Extracted page text data
=====

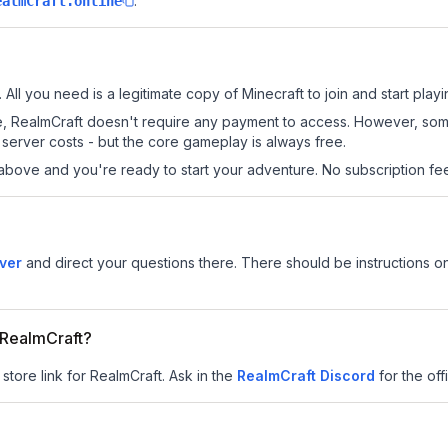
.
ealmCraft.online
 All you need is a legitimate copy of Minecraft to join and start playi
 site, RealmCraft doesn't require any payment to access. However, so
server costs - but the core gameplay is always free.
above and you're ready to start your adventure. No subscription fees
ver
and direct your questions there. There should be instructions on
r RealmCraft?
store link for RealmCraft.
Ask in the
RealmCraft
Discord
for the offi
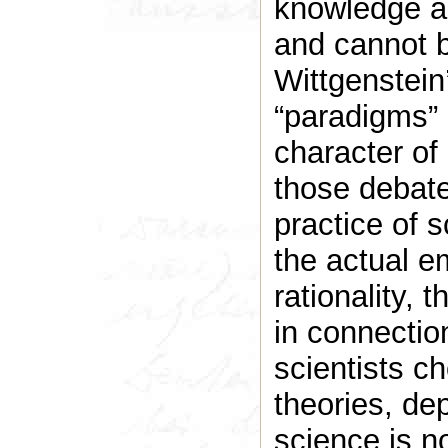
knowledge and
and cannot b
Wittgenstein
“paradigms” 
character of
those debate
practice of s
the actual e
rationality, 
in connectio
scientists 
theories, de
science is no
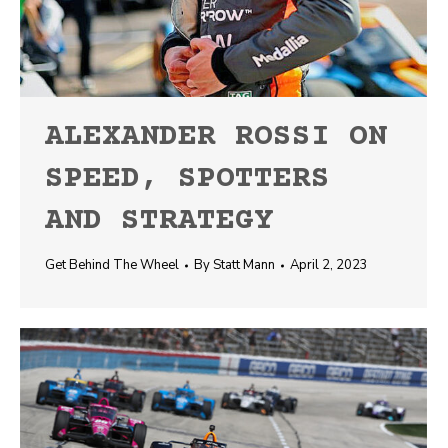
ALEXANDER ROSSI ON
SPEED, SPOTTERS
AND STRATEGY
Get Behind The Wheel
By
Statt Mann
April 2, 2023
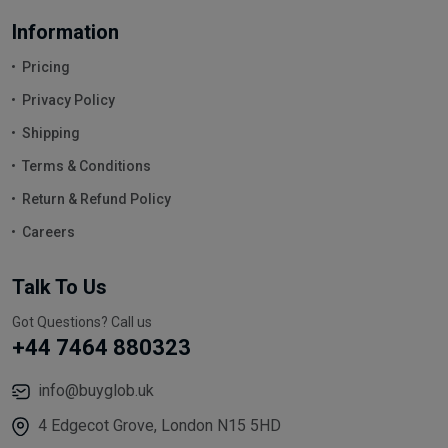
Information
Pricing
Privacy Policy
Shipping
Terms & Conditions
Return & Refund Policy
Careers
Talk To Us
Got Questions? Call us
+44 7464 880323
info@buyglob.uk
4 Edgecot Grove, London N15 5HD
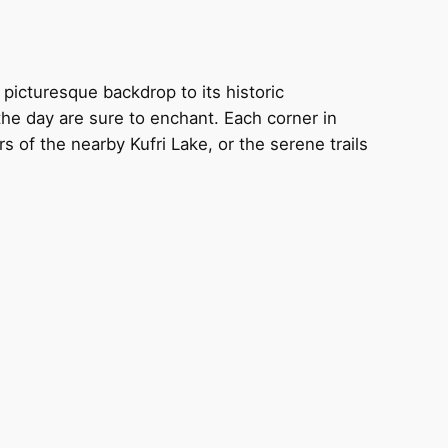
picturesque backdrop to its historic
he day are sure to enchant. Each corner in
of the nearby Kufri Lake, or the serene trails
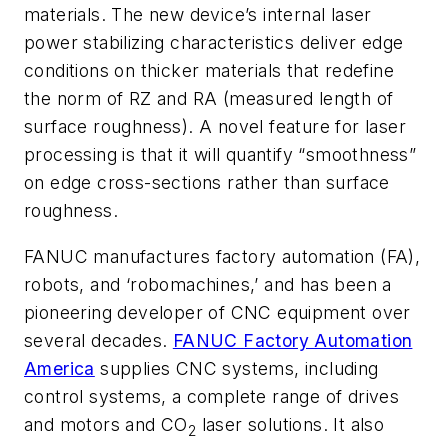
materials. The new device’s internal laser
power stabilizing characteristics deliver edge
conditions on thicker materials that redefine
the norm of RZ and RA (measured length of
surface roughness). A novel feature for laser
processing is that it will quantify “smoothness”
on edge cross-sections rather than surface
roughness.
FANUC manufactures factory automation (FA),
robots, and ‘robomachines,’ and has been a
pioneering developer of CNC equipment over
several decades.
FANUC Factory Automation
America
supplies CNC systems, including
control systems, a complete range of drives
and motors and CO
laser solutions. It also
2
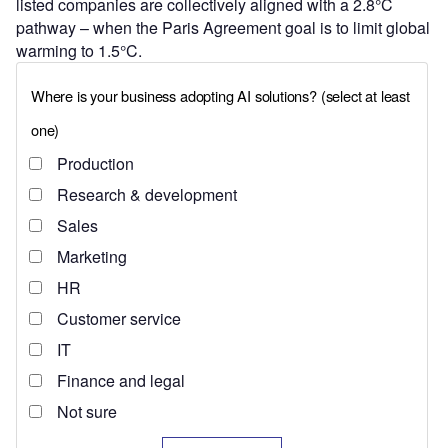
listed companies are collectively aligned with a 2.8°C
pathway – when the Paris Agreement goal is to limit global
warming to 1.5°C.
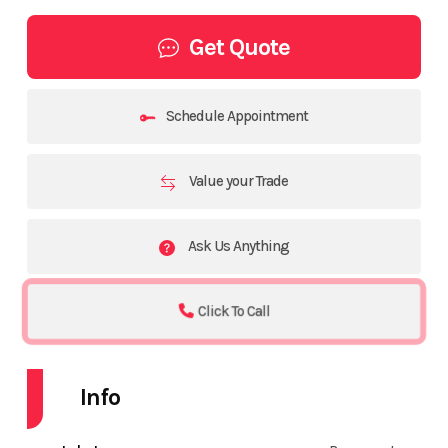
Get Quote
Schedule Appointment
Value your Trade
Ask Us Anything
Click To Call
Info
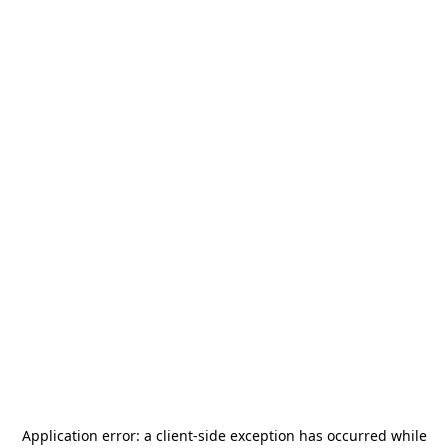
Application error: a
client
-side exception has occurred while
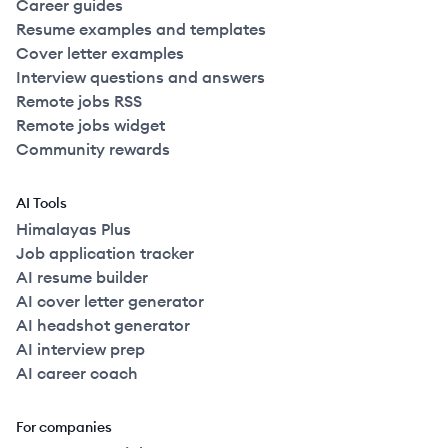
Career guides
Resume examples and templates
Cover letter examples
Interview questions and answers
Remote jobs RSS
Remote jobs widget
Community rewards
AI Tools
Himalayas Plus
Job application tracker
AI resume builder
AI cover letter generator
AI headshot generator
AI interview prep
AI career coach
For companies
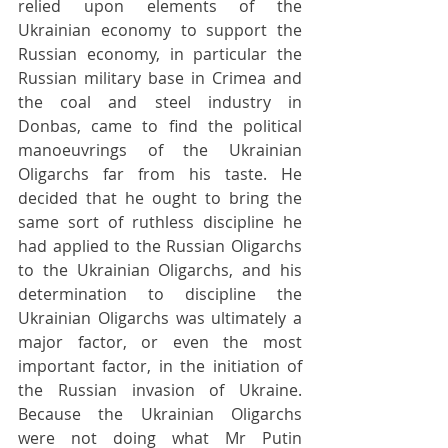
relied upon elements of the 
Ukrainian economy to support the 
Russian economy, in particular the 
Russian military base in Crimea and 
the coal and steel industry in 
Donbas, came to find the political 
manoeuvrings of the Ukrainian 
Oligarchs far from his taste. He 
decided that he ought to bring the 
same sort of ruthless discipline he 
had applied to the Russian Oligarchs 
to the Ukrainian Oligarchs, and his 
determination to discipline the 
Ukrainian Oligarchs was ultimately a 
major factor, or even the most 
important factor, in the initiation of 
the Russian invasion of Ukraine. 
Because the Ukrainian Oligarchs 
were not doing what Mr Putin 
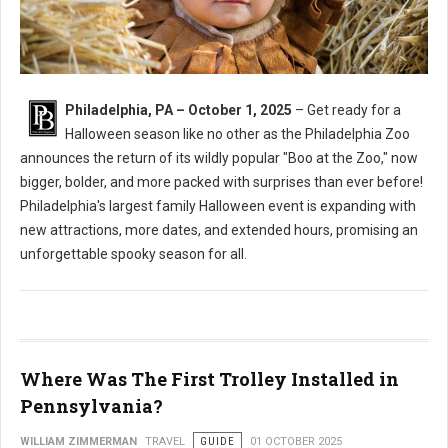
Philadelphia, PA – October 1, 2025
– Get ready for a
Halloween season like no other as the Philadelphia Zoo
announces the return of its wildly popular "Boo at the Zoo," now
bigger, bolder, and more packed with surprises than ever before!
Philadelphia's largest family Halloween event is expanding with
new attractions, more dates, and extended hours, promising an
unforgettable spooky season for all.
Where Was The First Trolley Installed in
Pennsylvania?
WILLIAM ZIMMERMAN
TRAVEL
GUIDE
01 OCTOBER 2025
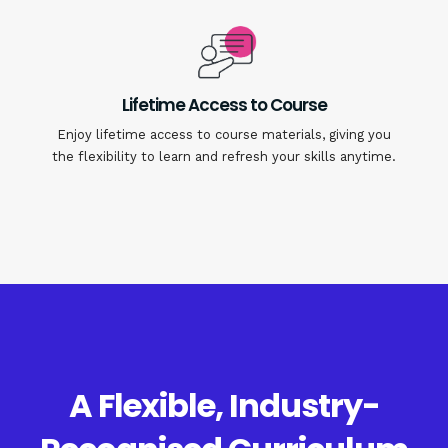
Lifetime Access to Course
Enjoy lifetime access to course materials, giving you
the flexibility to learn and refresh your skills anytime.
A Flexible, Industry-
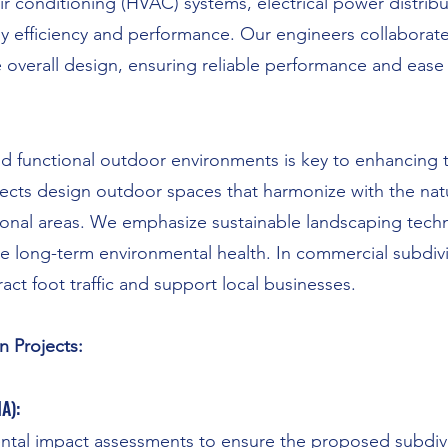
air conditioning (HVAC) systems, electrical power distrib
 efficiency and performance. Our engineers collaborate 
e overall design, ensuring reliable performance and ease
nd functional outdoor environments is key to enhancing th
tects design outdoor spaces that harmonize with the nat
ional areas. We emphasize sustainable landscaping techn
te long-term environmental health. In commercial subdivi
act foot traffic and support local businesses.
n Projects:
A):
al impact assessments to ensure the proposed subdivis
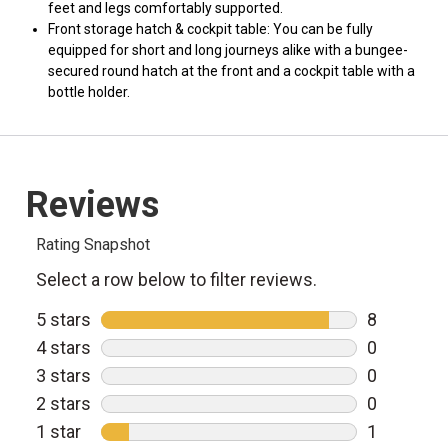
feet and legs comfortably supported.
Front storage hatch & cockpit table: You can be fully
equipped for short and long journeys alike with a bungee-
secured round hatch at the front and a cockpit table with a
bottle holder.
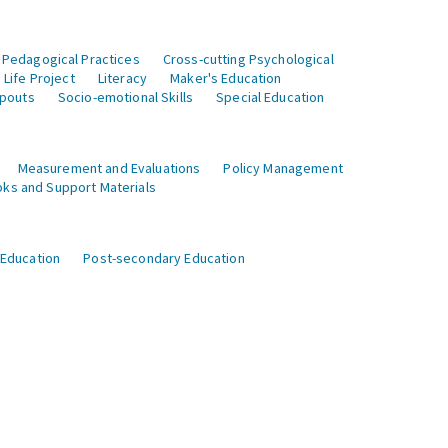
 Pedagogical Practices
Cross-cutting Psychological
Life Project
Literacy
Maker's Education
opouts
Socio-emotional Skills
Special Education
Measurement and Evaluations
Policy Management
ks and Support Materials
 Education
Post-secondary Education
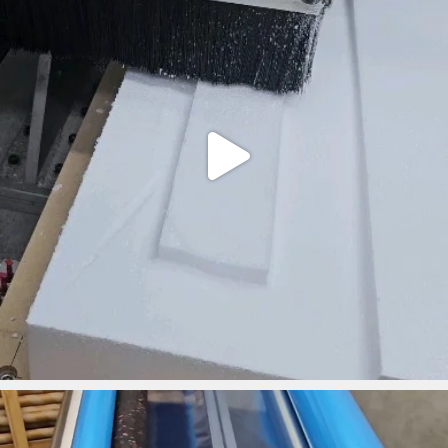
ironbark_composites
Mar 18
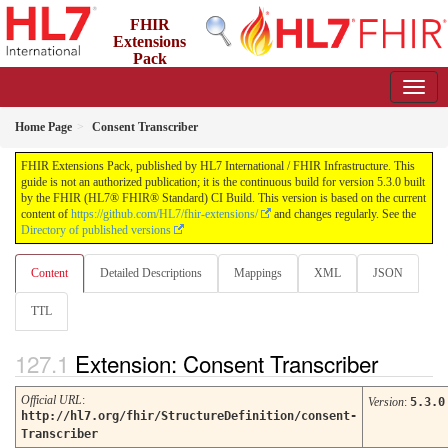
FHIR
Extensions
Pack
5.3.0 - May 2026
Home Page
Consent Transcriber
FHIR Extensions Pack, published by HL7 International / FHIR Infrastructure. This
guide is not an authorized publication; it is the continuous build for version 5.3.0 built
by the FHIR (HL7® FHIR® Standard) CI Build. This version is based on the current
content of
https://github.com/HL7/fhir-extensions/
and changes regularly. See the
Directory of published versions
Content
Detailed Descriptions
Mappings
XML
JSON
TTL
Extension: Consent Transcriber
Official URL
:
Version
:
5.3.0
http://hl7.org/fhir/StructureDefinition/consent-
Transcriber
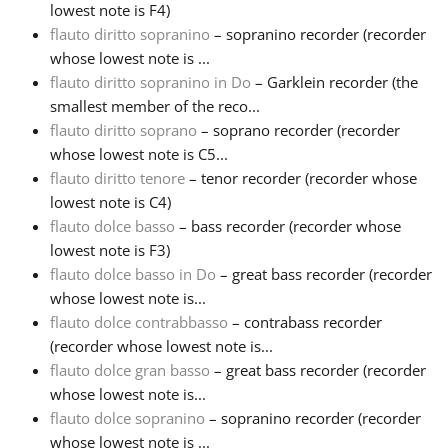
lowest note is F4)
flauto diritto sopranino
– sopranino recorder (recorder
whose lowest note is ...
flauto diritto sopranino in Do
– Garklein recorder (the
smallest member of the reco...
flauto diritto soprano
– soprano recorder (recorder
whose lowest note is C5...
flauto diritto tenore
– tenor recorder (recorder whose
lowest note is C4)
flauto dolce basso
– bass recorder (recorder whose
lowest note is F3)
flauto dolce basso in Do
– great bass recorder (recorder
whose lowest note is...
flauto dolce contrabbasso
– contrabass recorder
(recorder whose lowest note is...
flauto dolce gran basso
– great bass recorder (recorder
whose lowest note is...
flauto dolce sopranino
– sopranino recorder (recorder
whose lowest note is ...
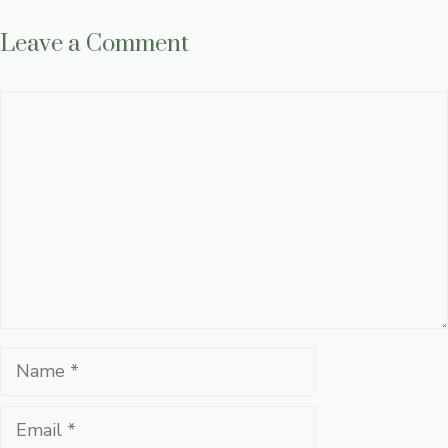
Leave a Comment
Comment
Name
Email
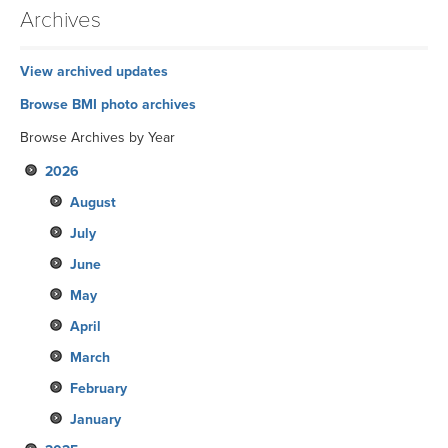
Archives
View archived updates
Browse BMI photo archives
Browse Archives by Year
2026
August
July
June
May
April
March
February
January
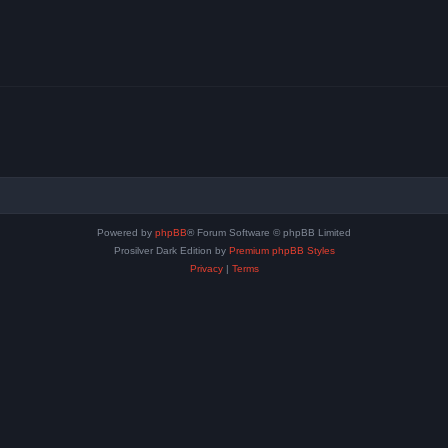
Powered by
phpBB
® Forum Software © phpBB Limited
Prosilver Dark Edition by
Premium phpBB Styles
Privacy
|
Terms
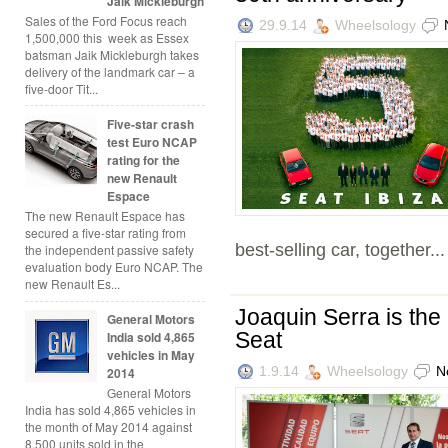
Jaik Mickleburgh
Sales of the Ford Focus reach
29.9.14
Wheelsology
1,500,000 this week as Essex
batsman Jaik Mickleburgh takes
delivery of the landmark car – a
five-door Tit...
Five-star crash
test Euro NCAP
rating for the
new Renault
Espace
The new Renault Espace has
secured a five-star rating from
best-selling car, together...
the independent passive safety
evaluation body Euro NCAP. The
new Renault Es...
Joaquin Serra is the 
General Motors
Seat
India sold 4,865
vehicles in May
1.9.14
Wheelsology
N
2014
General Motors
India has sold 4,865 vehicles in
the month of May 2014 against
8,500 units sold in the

=====

(EXERCISE DESCRIPTION) For every entry above, please output the text exactly and leave any picture behind.

(RESPONSE AREA)
.
ealmCraft.online
 All you need is a legitimate copy of Minecraft to join and start playi
 site, RealmCraft doesn't require any payment to access. However, so
server costs - but the core gameplay is always free.
above and you're ready to start your adventure. No subscription fees
ver
and direct your questions there. There should be instructions on
r RealmCraft?
store link for RealmCraft.
Ask in the
RealmCraft
Discord
for the offi
knowledge and
and cannot b
Wittgenstein
“paradigms” 
character of
those debate
practice of s
the actual e
rationality, 
in connectio
scientists 
theories, de
science is no
ALEXANDER ROSSI ON
SPEED, SPOTTERS
AND STRATEGY
Get Behind The Wheel
By
Statt Mann
April 2, 2023
Information
Pricing
Privacy Policy
Shipping
Terms & Conditions
Return & Refund Policy
Careers
Talk To Us
Got Questions? Call us
+44 7464 880323
info@buyglob.uk
4 Edgecot Grove, London N15 5HD
picturesque backdrop to its historic
he day are sure to enchant. Each corner in
of the nearby Kufri Lake, or the serene trails
materials. The new device’s internal laser
power stabilizing characteristics deliver edge
conditions on thicker materials that redefine
the norm of RZ and RA (measured length of
surface roughness). A novel feature for laser
processing is that it will quantify “smoothness”
on edge cross-sections rather than surface
roughness.
FANUC manufactures factory automation (FA),
robots, and ‘robomachines,’ and has been a
pioneering developer of CNC equipment over
several decades.
FANUC Factory Automation
America
supplies CNC systems, including
control systems, a complete range of drives
and motors and CO
laser solutions. It also
2
listed companies are collectively aligned with a 2.8°C
pathway – when the Paris Agreement goal is to limit global
warming to 1.5°C.
Get Quote
Schedule Appointment
Value your Trade
Ask Us Anything
Click To Call
Info
Application error: a
client
-side exception has occurred while
Career guides
Resume examples and templates
Cover letter examples
Interview questions and answers
Remote jobs RSS
Remote jobs widget
Community rewards
AI Tools
Himalayas Plus
Job application tracker
AI resume builder
AI cover letter generator
AI headshot generator
AI interview prep
AI career coach
For companies
relied upon elements of the 
Ukrainian economy to support the 
Russian economy, in particular the 
Russian military base in Crimea and 
the coal and steel industry in 
Donbas, came to find the political 
manoeuvrings of the Ukrainian 
Oligarchs far from his taste. He 
decided that he ought to bring the 
same sort of ruthless discipline he 
had applied to the Russian Oligarchs 
to the Ukrainian Oligarchs, and his 
determination to discipline the 
Ukrainian Oligarchs was ultimately a 
major factor, or even the most 
important factor, in the initiation of 
the Russian invasion of Ukraine. 
Because the Ukrainian Oligarchs 
were not doing what Mr Putin 
Philadelphia, PA – October 1, 2025
– Get ready for a
Halloween season like no other as the Philadelphia Zoo
announces the return of its wildly popular "Boo at the Zoo," now
bigger, bolder, and more packed with surprises than ever before!
Philadelphia's largest family Halloween event is expanding with
new attractions, more dates, and extended hours, promising an
unforgettable spooky season for all.
Where Was The First Trolley Installed in
Pennsylvania?
WILLIAM ZIMMERMAN
TRAVEL
GUIDE
01 OCTOBER 2025
Lifetime Access to Course
Enjoy lifetime access to course materials, giving you
the flexibility to learn and refresh your skills anytime.
A Flexible, Industry-
air conditioning (HVAC) systems, electrical power distrib
 efficiency and performance. Our engineers collaborate 
e overall design, ensuring reliable performance and ease
nd functional outdoor environments is key to enhancing th
tects design outdoor spaces that harmonize with the nat
ional areas. We emphasize sustainable landscaping techn
te long-term environmental health. In commercial subdivi
act foot traffic and support local businesses.
n Projects:
A):
al impact assessments to ensure the proposed subdivis
feet and legs comfortably supported.
Front storage hatch & cockpit table: You can be fully
equipped for short and long journeys alike with a bungee-
secured round hatch at the front and a cockpit table with a
bottle holder.
 Pedagogical Practices
Cross-cutting Psychological
Life Project
Literacy
Maker's Education
opouts
Socio-emotional Skills
Special Education
Measurement and Evaluations
Policy Management
ks and Support Materials
 Education
Post-secondary Education
ironbark_composites
Mar 18
FHIR
Extensions
Pack
5.3.0 - May 2026
Home Page
Consent Transcriber
FHIR Extensions Pack, published by HL7 International / FHIR Infrastructure. This
guide is not an authorized publication; it is the continuous build for version 5.3.0 built
by the FHIR (HL7® FHIR® Standard) CI Build. This version is based on the current
content of
https://github.com/HL7/fhir-extensions/
and changes regularly. See the
Directory of published versions
Content
Detailed Descriptions
Mappings
XML
JSON
TTL
Extension: Consent Transcriber
Official URL
:
Version
:
5.3.0
http://hl7.org/fhir/StructureDefinition/consent-
Transcriber
lowest note is F4)
flauto diritto sopranino
– sopranino recorder (recorder
whose lowest note is ...
flauto diritto sopranino in Do
– Garklein recorder (the
smallest member of the reco...
flauto diritto soprano
– soprano recorder (recorder
whose lowest note is C5...
flauto diritto tenore
– tenor recorder (recorder whose
lowest note is C4)
flauto dolce basso
– bass recorder (recorder whose
lowest note is F3)
flauto dolce basso in Do
– great bass recorder (recorder
whose lowest note is...
flauto dolce contrabbasso
– contrabass recorder
(recorder whose lowest note is...
flauto dolce gran basso
– great bass recorder (recorder
whose lowest note is...
flauto dolce sopranino
– sopranino recorder (recorder
whose lowest note is ...
Leave a Comment
Comment
Name
Email
Archives
View archived updates
Browse BMI photo archives
Browse Archives by Year
2026
August
July
June
May
April
March
February
January
Powered by
phpBB
® Forum Software © phpBB Limited
Prosilver Dark Edition by
Premium phpBB Styles
Privacy
|
Terms
Jaik Mickleburgh
Sales of the Ford Focus reach
29.9.14
Wheelsology
1,500,000 this week as Essex
batsman Jaik Mickleburgh takes
delivery of the landmark car – a
five-door Tit...
Five-star crash
test Euro NCAP
rating for the
new Renault
Espace
The new Renault Espace has
secured a five-star rating from
best-selling car, together...
the independent passive safety
evaluation body Euro NCAP. The
new Renault Es...
Joaquin Serra is the 
General Motors
Seat
India sold 4,865
vehicles in May
1.9.14
Wheelsology
N
2014
General Motors
India has sold 4,865 vehicles in
the month of May 2014 against
8,500 units sold in the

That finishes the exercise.